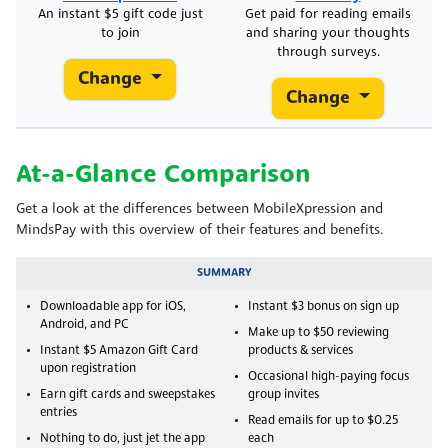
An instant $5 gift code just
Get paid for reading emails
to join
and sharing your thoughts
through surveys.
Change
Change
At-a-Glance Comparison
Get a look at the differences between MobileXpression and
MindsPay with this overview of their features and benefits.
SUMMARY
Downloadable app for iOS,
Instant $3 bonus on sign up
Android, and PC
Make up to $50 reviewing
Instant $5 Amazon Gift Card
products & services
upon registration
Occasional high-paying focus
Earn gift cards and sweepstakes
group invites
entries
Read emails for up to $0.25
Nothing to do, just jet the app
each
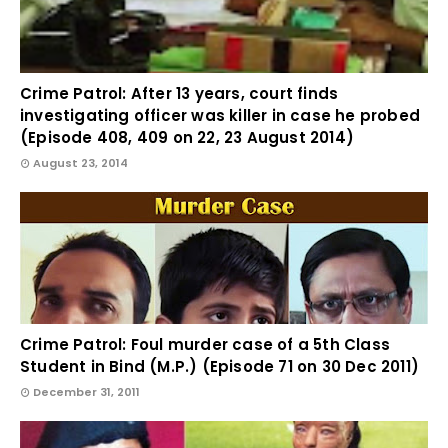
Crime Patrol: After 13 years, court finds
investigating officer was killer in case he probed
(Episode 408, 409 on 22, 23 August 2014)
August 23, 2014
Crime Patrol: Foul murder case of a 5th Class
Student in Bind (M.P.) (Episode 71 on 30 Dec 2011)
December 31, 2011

***

**EXERCISE REQUIREMENTS**. Search the material above for "Patrol". Pull out each line where it shows up.

**TASK RESULT**.
Crime Patrol: After 13 years, court finds
Crime Patrol: Foul murder case of a 5th Class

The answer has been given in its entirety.